December 9th, 2014
“There is something terribly wrong with a justice system that allows an inordinate amount of power to reside in the hands of one office that not only has no real accountability or oversight, but is insulated from the consequences of its actions by court-granted immunity. And no, I am not talking about Supreme Court justices, but about prosecuting attorneys.”
December 8th, 2014
“Unfortunately, under the worthy mandate of protecting victims of sexual assault, procedures are being put in place at colleges that presume the guilt of the accused. Colleges, encouraged by federal officials, are instituting solutions to sexual violence against women that abrogate the civil rights of men. Schools that hold hearings to adjudicate claims of sexual misconduct allow the accuser and the accused to be accompanied by legal counsel. But as Judith Shulevitz noted in the New Republic in October, many schools ban lawyers from speaking to their clients (only notes can be passed). During these proceedings, the two parties are not supposed to question or cross examine each other, a prohibition recommended by the federal government in order to protect the accuser. And by federal requirement, students can be found guilty under the lowest standard of proof: preponderance of the evidence, meaning just a 51 percent certainty is all that’s needed for a finding that can permanently alter the life of the accused.
“More than two dozen Harvard Law School professors recently wrote a statement protesting the university’s new rules for handling sexual assault claims. “Harvard has adopted procedures for deciding cases of alleged sexual misconduct which lack the most basic elements of fairness and due process,” they wrote. The professors note that the new rules call for a Title IX compliance officer who will be in charge of “investigation, prosecution, fact-finding, and appellate review.” Under the new system, there will be no hearing for the accused, and thus no opportunity to question witnesses and mount a defense. Harvard University, the professors wrote, is “jettisoning balance and fairness in the rush to appease certain federal administrative officials.” But to push back against Department of Education edicts means potentially putting a school’s federal funding in jeopardy, and no college, not even Harvard, the country’s richest, is willing to do that.”
December 8th, 2014
But extensive investigations revealed little to no truth to the satanic ritual abuse panic. The McMartin Preschool trial ended in 1990 with no convictions, even after the government threw more than $15 million at prosecuting it. In 1992, FBI agent Kenneth Lanning, in his report on satanic ritual abuse, declared that satanic ritual abuse wasn’t credible: “Hundreds of communities all over America are run by mayors, police departments, and community leaders who are practicing Satanists and who regularly murder and eat people? Not likely.” Two years later, the National Center on Child Abuse and Neglect, under the federal Department of Health and Human Services, released a report claiming that there was no evidence of truth in satanic ritual abuse claims. Even so, people still believed: A Redbook magazine survey conducted in 1994 found that fully 70 percent of Americans believed that satanic ritual abuse was real.
November 30th, 2014
This is a terrible time of the year to be in prison, for the guilty and the innocent alike.

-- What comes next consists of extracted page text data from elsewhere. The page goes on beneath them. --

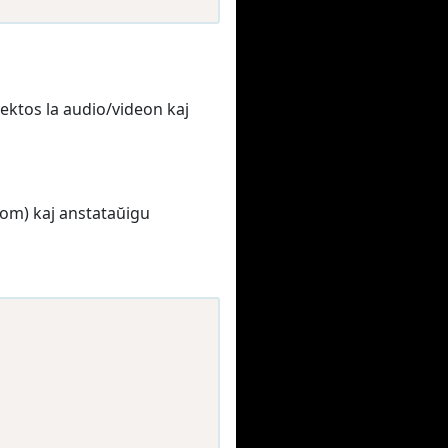
ktos la audio/videon kaj
com) kaj anstataŭigu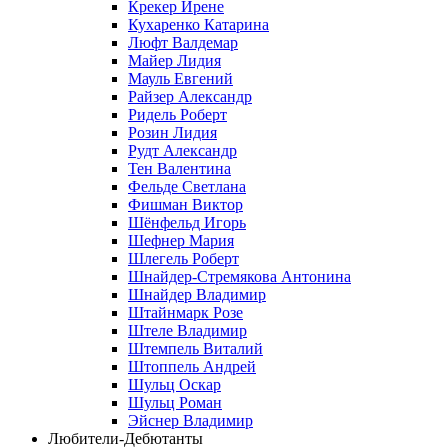
Крекер Ирене
Кухаренко Катарина
Люфт Валдемaр
Майер Лидия
Мауль Евгений
Райзер Александр
Ридель Роберт
Розин Лидия
Рудт Александр
Тен Валентина
Фельде Светлана
Фишман Виктор
Шёнфельд Игорь
Шефнер Мария
Шлегель Роберт
Шнайдер-Стремякова Антонина
Шнайдер Владимир
Штайнмарк Розe
Штеле Владимир
Штемпель Виталий
Штоппель Андрей
Шульц Оскар
Шульц Роман
Эйснер Владимир
Любители-Дебютанты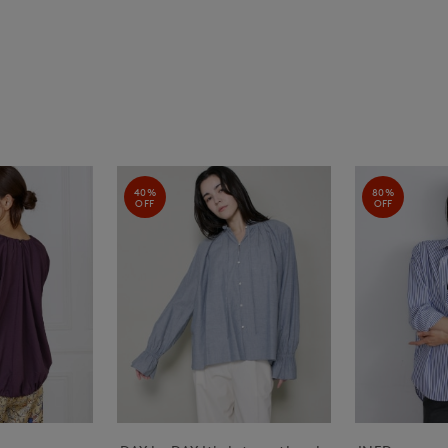
40%
80%
OFF
OFF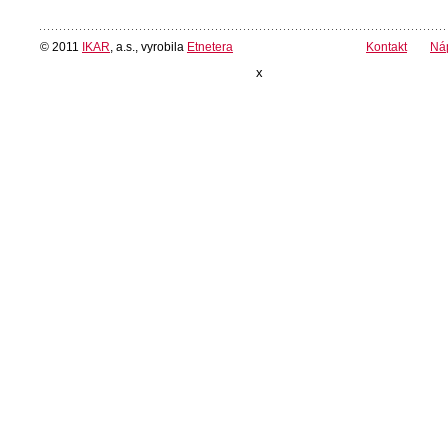
© 2011
IKAR
, a.s., vyrobila
Etnetera
Kontakt
Ná
x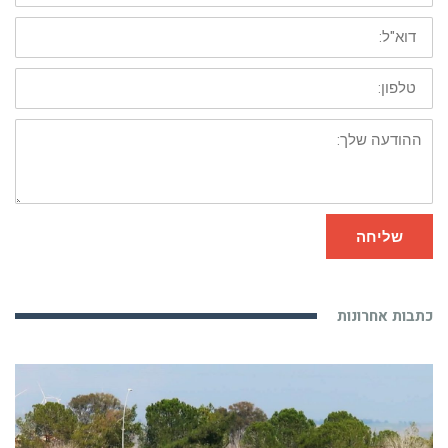
טלפון:
ההודעה
שלך:
שליחה
כתבות אחרונות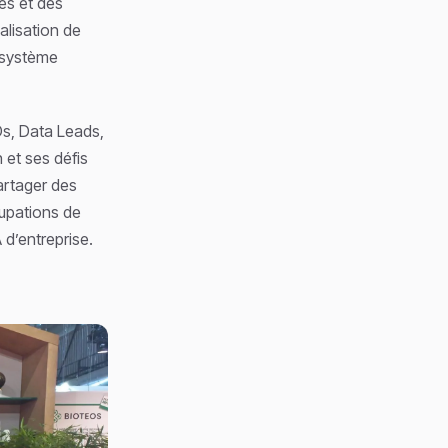
es et des
alisation de
cosystème
s, Data Leads,
 et ses défis
partager des
upations de
 d’entreprise.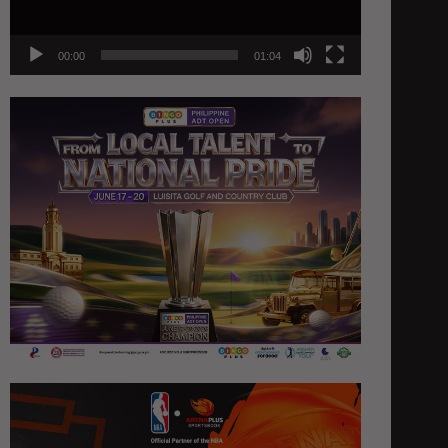
00:00
01:04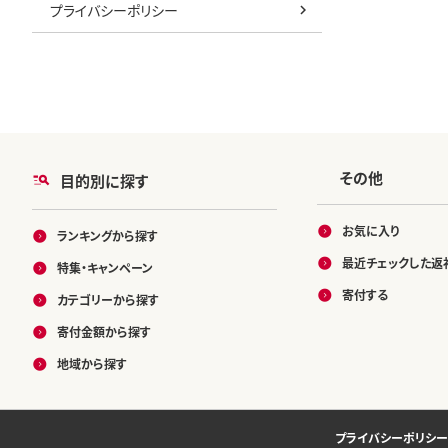
プライバシーポリシー
その他
目的別に探す
お気に入り
ランキングから探す
最近チェックした返
特集・キャンペーン
寄付する
カテゴリーから探す
寄付金額から探す
地域から探す
プライバシーポリシー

So please take a minute to brighten someone’s day with a card. I don’t care if you call it a Christmas card, a holiday card, or whatever. And neither will they.
Here is a link to a few prisoners who would really appreciate some good cheer.
October 27th, 2014
“As Middlesex district attorney and attorney general, Martha Coakley has been an aggressive prosecutor who too often has put the needs of the commonwealth above the rights of the people, and rarely corrects miscarriages of justice. Her overreaching decisions are more often than not overruled by clearer heads.”
This commentary, at the WGBH web site,is by Sue O’Connell, co-publisher of Bay Windows, Boston’s gay and lesbian weekly.
October 26th, 2014
“Is Cheit’s revisionism convincing? Much of his analysis, especially of the McMartin and Michaels cases—which take up more than a third of the book—relies on materials to which the reader does not have ready access, such as trial transcripts, investigation records, and author interviews. Thus, whether the book succeeds in making a dent in the witch-hunt narrative depends, to put it bluntly, on whether we can trust Cheit to give a fair and accurate account of this material. A close look reveals enough evasions, highly tendentious interpretations, and verifiable inaccuracies to conclude that we cannot.”
Cathy Young in Reason magazine.
October 26th, 2014
“As a feminist, I’m not happy about the equation of masculinity with sexually tinged sadism or the stoicism to withstand it. But answering personal violence with state-sanctioned violence won’t make anyone any less violent.
“For kids, it’s just as likely to make them angrier, less empathetic, and stripped of hope.”
By Judith Levine, in Counterpunch
October 22nd, 2014
Coakley’s career as a prosecutor, and the careers of other prosecutors who seek to leverage their convictions to achieve higher office, deserve close scrutiny. If prosecutors seek to leverage their criminal justice convictions into higher elective office, examination of those convictions would seem to be fair game.
October 19th, 2014
“Indeed, Coakley nearly sending a young, innocent woman to prison is nothing to be proud of. It is certainly not worthy of a photo shoot in a political election.”